**About this exercise**: Your task is to transcribe the data exactly while omitting each picture.
:: Supplied data ::
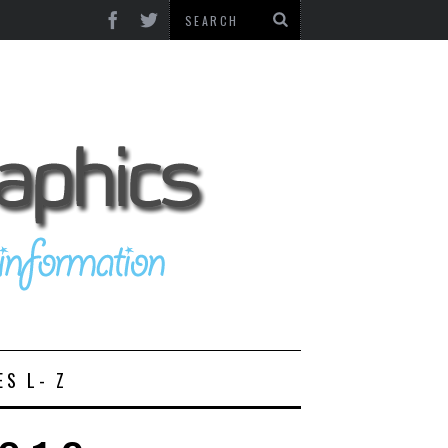
ES L- Z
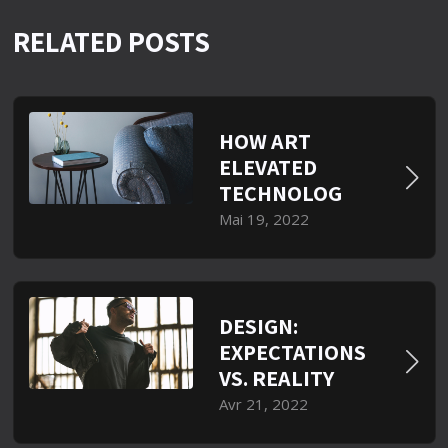
RELATED POSTS
HOW ART
ELEVATED
TECHNOLOG
Mai 19, 2022
DESIGN:
EXPECTATIONS
VS. REALITY
Avr 21, 2022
:::
**Exercise answer**:
ES L- Z
RELATED POSTS
HOW ART
ELEVATED
TECHNOLOG
Mai 19, 2022
DESIGN:
EXPECTATIONS
VS. REALITY
Avr 21, 2022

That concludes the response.